| Problem requirements |
Of the records that follow, copy only the lines from the line containing "Look at this" to the line containing "Here is an image. Segment 'small bowel'.", both included, exactly as written.

◇ ◇ ◇ ◇ ◇ ◇ ◇

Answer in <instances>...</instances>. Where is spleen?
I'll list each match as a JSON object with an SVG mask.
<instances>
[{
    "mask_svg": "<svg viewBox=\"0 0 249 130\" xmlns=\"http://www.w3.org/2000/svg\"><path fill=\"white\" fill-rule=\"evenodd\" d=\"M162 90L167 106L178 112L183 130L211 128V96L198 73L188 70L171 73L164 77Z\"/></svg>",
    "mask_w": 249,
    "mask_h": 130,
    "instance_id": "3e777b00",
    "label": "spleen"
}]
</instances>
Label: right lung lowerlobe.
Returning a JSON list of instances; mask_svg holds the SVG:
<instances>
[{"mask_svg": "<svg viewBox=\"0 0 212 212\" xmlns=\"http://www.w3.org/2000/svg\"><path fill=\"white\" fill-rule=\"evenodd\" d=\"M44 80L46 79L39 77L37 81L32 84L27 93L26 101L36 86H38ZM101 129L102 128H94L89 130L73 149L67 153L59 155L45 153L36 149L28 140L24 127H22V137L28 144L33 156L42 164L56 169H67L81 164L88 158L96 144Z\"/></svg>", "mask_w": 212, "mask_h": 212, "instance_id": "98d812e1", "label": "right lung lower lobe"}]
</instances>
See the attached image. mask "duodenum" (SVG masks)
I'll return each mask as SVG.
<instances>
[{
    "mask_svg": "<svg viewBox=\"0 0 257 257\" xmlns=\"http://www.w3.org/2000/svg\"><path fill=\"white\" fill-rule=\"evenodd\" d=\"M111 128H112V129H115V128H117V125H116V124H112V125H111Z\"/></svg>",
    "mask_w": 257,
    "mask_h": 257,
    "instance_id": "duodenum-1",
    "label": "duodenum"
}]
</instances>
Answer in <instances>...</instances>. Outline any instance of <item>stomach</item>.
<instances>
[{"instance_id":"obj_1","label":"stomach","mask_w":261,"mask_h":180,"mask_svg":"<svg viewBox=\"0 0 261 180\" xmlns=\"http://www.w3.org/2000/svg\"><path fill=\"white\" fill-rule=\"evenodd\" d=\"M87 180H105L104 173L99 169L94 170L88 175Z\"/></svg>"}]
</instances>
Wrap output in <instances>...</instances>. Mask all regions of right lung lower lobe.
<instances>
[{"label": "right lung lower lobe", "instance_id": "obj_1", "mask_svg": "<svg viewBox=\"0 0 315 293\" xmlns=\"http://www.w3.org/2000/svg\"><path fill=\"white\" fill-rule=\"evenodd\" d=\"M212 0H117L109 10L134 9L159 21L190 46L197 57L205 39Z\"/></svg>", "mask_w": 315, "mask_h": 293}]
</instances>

◇ ◇ ◇ ◇ ◇ ◇ ◇

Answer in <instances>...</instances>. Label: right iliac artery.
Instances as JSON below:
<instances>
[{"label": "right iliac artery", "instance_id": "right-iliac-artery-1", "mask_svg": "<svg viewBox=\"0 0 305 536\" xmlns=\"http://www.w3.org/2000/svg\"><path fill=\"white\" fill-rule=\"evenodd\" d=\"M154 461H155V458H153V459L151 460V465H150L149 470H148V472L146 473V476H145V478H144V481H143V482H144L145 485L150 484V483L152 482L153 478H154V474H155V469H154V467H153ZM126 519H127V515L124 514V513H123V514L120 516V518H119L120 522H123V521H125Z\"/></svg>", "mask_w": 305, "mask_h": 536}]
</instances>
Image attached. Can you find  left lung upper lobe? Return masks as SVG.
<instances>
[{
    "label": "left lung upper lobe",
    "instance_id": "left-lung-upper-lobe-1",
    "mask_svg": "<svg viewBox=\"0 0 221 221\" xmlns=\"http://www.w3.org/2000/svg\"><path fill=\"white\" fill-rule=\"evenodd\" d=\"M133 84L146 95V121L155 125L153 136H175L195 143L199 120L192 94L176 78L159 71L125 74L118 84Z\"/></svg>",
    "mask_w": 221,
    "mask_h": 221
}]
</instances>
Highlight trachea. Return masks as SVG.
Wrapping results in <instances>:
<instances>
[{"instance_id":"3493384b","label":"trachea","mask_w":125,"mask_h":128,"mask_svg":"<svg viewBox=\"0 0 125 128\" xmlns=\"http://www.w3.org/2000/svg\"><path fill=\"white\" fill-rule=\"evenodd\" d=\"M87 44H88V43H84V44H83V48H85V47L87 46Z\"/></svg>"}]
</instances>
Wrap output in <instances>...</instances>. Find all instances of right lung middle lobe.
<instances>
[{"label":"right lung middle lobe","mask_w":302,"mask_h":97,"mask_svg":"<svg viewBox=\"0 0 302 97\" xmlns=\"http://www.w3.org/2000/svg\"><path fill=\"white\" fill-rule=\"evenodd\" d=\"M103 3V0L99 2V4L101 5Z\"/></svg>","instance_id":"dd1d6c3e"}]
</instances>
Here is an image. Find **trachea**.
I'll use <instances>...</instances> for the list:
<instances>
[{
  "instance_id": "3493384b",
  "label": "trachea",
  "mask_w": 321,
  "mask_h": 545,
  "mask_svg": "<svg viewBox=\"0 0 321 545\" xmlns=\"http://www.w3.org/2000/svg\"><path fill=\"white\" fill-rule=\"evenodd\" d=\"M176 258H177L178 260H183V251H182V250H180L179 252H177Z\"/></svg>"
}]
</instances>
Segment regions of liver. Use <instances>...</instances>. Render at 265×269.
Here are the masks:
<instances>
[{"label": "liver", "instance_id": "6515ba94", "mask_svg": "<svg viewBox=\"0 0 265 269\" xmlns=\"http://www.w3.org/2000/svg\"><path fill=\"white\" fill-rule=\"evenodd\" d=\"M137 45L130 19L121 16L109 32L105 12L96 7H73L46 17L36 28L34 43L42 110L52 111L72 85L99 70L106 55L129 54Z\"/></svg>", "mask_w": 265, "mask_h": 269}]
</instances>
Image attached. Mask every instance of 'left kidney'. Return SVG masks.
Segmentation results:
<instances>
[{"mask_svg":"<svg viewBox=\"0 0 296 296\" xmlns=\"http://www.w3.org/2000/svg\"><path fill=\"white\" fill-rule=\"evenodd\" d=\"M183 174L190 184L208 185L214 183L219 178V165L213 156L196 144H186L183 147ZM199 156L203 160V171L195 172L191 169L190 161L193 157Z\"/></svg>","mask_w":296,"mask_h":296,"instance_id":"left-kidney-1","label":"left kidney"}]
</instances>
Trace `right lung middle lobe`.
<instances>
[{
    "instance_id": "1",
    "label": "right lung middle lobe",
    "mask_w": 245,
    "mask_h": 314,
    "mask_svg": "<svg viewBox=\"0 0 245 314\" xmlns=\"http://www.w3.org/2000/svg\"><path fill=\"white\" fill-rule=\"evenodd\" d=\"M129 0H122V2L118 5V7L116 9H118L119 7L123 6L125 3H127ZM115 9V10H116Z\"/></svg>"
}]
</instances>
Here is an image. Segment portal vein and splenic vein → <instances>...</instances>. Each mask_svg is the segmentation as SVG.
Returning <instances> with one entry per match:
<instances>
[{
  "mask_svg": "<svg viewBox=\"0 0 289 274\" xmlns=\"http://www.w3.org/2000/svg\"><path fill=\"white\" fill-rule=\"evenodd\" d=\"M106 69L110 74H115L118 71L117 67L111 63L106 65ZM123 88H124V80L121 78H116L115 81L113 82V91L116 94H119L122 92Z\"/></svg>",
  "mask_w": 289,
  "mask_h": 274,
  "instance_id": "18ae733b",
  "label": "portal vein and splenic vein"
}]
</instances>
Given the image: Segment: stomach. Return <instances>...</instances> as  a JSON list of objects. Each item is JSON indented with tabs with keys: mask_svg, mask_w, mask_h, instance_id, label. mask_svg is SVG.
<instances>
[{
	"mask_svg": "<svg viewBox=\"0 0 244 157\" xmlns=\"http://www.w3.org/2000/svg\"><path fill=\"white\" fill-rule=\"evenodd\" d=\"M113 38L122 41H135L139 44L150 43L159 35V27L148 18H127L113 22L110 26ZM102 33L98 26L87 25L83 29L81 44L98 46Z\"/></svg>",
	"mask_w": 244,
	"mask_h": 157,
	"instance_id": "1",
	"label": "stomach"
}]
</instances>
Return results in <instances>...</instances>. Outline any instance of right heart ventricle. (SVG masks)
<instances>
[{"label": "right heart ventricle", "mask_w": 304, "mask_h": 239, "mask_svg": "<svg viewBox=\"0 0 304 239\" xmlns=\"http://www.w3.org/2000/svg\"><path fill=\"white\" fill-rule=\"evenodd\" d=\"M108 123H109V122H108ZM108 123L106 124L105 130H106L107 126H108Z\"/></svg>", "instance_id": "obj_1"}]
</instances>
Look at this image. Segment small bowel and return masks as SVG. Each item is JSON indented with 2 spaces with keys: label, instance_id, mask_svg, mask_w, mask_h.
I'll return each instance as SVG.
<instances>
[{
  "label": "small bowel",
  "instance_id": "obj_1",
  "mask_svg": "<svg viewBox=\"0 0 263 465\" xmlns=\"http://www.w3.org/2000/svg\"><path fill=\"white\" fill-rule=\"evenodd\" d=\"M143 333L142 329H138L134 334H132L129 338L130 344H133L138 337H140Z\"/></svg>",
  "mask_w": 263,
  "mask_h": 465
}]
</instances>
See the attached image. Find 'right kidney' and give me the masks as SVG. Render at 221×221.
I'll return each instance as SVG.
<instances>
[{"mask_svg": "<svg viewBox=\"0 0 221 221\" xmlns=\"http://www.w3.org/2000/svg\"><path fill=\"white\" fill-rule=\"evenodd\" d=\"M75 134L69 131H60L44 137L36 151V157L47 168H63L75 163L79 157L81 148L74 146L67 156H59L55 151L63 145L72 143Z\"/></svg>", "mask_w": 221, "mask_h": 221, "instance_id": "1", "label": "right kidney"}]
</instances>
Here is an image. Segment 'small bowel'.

◇ ◇ ◇ ◇ ◇ ◇ ◇

| Solution to this problem |
Look at this image. Segment small bowel and return masks as SVG. Each item is JSON indented with 2 spaces with keys: label, instance_id, mask_svg, mask_w, mask_h.
I'll return each instance as SVG.
<instances>
[{
  "label": "small bowel",
  "instance_id": "obj_1",
  "mask_svg": "<svg viewBox=\"0 0 263 465\" xmlns=\"http://www.w3.org/2000/svg\"><path fill=\"white\" fill-rule=\"evenodd\" d=\"M143 333L142 329H138L134 334H132L129 338L130 344H133L138 337H140Z\"/></svg>",
  "mask_w": 263,
  "mask_h": 465
}]
</instances>
See the attached image. Find 'right kidney' and give me the masks as SVG. Render at 221×221.
I'll return each instance as SVG.
<instances>
[{"mask_svg": "<svg viewBox=\"0 0 221 221\" xmlns=\"http://www.w3.org/2000/svg\"><path fill=\"white\" fill-rule=\"evenodd\" d=\"M75 134L69 131H60L44 137L36 151V157L47 168H63L75 163L79 157L81 148L74 146L67 156H59L55 151L63 145L72 143Z\"/></svg>", "mask_w": 221, "mask_h": 221, "instance_id": "1", "label": "right kidney"}]
</instances>
Here is an image. Segment 'small bowel'.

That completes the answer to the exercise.